_WORK ORDER_
Begin at the line that contains "Detect every instance" and reproduce it along with every line after it to the end of the listing; skip any pictures.

(DATA UNDER STUDY Opens)

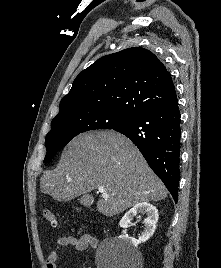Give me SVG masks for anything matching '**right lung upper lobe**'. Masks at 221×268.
Segmentation results:
<instances>
[{
	"mask_svg": "<svg viewBox=\"0 0 221 268\" xmlns=\"http://www.w3.org/2000/svg\"><path fill=\"white\" fill-rule=\"evenodd\" d=\"M177 100L170 73L151 51L133 47L98 59L74 80L58 115L110 110L133 118Z\"/></svg>",
	"mask_w": 221,
	"mask_h": 268,
	"instance_id": "1",
	"label": "right lung upper lobe"
}]
</instances>
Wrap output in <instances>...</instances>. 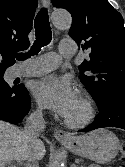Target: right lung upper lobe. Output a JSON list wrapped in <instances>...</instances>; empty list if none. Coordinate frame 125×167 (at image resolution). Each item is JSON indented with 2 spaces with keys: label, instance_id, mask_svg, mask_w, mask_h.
Listing matches in <instances>:
<instances>
[{
  "label": "right lung upper lobe",
  "instance_id": "obj_1",
  "mask_svg": "<svg viewBox=\"0 0 125 167\" xmlns=\"http://www.w3.org/2000/svg\"><path fill=\"white\" fill-rule=\"evenodd\" d=\"M37 0H0V72L15 63L14 54L29 47Z\"/></svg>",
  "mask_w": 125,
  "mask_h": 167
}]
</instances>
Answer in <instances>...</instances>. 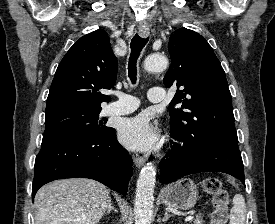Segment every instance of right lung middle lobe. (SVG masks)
Wrapping results in <instances>:
<instances>
[{
    "instance_id": "dd1d6c3e",
    "label": "right lung middle lobe",
    "mask_w": 275,
    "mask_h": 224,
    "mask_svg": "<svg viewBox=\"0 0 275 224\" xmlns=\"http://www.w3.org/2000/svg\"><path fill=\"white\" fill-rule=\"evenodd\" d=\"M101 108L64 107L46 113L43 137L60 135L82 138L99 137L110 127L99 119Z\"/></svg>"
}]
</instances>
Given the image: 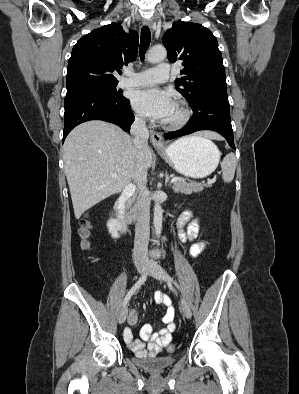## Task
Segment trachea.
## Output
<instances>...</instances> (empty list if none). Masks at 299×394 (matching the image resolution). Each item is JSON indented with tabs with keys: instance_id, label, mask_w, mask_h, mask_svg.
I'll use <instances>...</instances> for the list:
<instances>
[{
	"instance_id": "obj_1",
	"label": "trachea",
	"mask_w": 299,
	"mask_h": 394,
	"mask_svg": "<svg viewBox=\"0 0 299 394\" xmlns=\"http://www.w3.org/2000/svg\"><path fill=\"white\" fill-rule=\"evenodd\" d=\"M151 33L148 26H143L141 29V38H140V48L139 55L141 60L144 59V55L150 45Z\"/></svg>"
}]
</instances>
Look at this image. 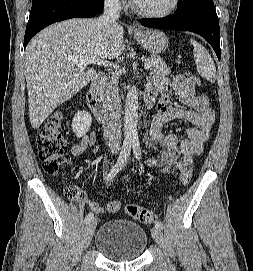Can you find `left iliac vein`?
<instances>
[{"mask_svg":"<svg viewBox=\"0 0 253 271\" xmlns=\"http://www.w3.org/2000/svg\"><path fill=\"white\" fill-rule=\"evenodd\" d=\"M152 236L155 240V242L162 248L165 249V241H164V237L162 234L161 229L157 228V227H153L152 228Z\"/></svg>","mask_w":253,"mask_h":271,"instance_id":"left-iliac-vein-1","label":"left iliac vein"}]
</instances>
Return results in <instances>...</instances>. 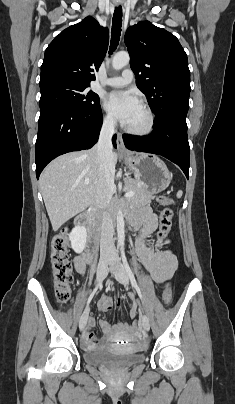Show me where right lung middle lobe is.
<instances>
[{
  "label": "right lung middle lobe",
  "instance_id": "obj_1",
  "mask_svg": "<svg viewBox=\"0 0 235 404\" xmlns=\"http://www.w3.org/2000/svg\"><path fill=\"white\" fill-rule=\"evenodd\" d=\"M87 87L67 82L42 84L40 109L55 106L72 111H86L100 106L99 96L93 91L87 93Z\"/></svg>",
  "mask_w": 235,
  "mask_h": 404
}]
</instances>
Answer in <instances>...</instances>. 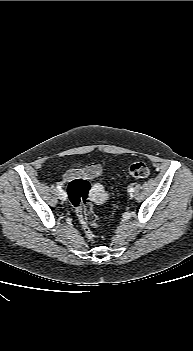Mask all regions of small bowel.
<instances>
[{"instance_id": "c3829d8e", "label": "small bowel", "mask_w": 193, "mask_h": 351, "mask_svg": "<svg viewBox=\"0 0 193 351\" xmlns=\"http://www.w3.org/2000/svg\"><path fill=\"white\" fill-rule=\"evenodd\" d=\"M102 172V167L96 163L86 166H78L65 173L63 182H69L75 178L93 179L100 176Z\"/></svg>"}]
</instances>
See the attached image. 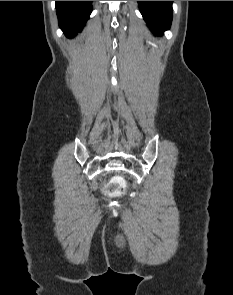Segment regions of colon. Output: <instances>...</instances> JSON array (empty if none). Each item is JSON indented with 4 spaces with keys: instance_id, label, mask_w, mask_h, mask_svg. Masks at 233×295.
Listing matches in <instances>:
<instances>
[{
    "instance_id": "1",
    "label": "colon",
    "mask_w": 233,
    "mask_h": 295,
    "mask_svg": "<svg viewBox=\"0 0 233 295\" xmlns=\"http://www.w3.org/2000/svg\"><path fill=\"white\" fill-rule=\"evenodd\" d=\"M125 181L121 177L113 178L107 187V192L110 195H119L124 191Z\"/></svg>"
}]
</instances>
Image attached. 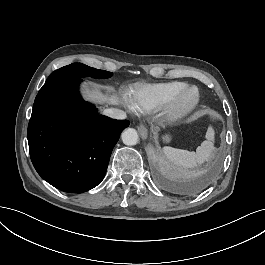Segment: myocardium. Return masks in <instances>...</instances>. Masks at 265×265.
I'll return each instance as SVG.
<instances>
[{
  "label": "myocardium",
  "instance_id": "1",
  "mask_svg": "<svg viewBox=\"0 0 265 265\" xmlns=\"http://www.w3.org/2000/svg\"><path fill=\"white\" fill-rule=\"evenodd\" d=\"M190 91H193L194 95L190 100H187L186 96ZM202 99L203 94L198 85L185 83L172 100L164 106L162 111L163 120L167 123L182 121L200 106Z\"/></svg>",
  "mask_w": 265,
  "mask_h": 265
}]
</instances>
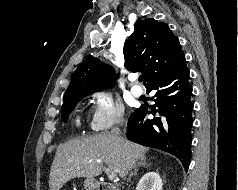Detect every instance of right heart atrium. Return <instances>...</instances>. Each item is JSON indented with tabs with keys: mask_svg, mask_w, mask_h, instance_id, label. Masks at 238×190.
<instances>
[{
	"mask_svg": "<svg viewBox=\"0 0 238 190\" xmlns=\"http://www.w3.org/2000/svg\"><path fill=\"white\" fill-rule=\"evenodd\" d=\"M90 103V127L93 131L103 132L123 122L124 108L109 93L95 92Z\"/></svg>",
	"mask_w": 238,
	"mask_h": 190,
	"instance_id": "obj_1",
	"label": "right heart atrium"
}]
</instances>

(DATA UNDER STUDY Closes)

_EXERCISE SOLUTION_
Detect every instance of right heart atrium. Return <instances>...</instances>. Each item is JSON indented with tabs with keys: mask_svg, mask_w, mask_h, instance_id, label. Masks at 238×190.
<instances>
[{
	"mask_svg": "<svg viewBox=\"0 0 238 190\" xmlns=\"http://www.w3.org/2000/svg\"><path fill=\"white\" fill-rule=\"evenodd\" d=\"M90 103V127L93 131L103 132L123 122L124 108L109 93L95 92Z\"/></svg>",
	"mask_w": 238,
	"mask_h": 190,
	"instance_id": "obj_1",
	"label": "right heart atrium"
}]
</instances>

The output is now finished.